- _Supplied material_:
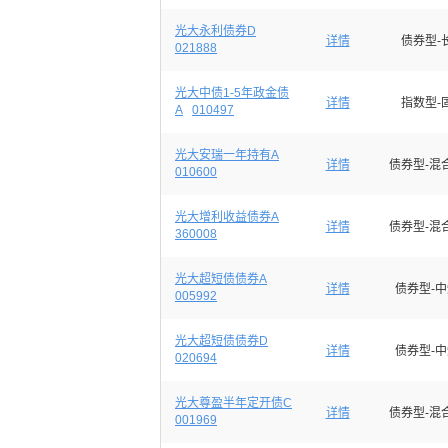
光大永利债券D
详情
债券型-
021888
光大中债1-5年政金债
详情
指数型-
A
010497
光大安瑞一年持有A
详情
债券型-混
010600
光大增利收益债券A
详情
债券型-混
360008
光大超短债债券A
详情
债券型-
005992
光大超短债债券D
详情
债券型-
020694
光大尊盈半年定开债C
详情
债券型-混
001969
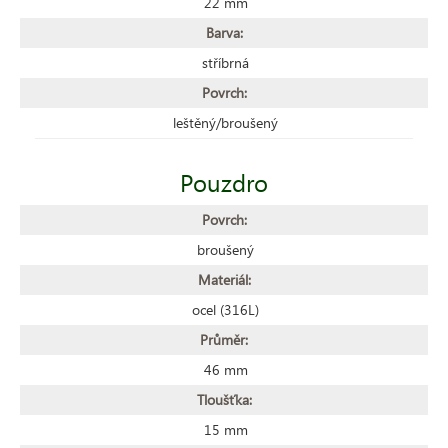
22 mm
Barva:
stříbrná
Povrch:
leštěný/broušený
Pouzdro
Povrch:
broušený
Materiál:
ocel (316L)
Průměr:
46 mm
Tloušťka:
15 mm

...

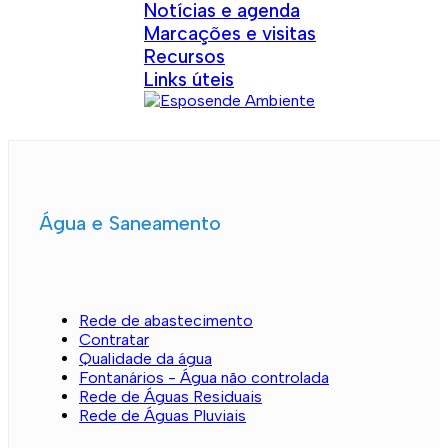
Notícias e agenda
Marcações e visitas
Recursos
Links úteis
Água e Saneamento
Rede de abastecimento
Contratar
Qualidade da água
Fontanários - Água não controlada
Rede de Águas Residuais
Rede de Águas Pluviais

- _What needs to be done_: Tally the lines above containing "Águas"; give only the number.

- _Answer for this exercise_: 2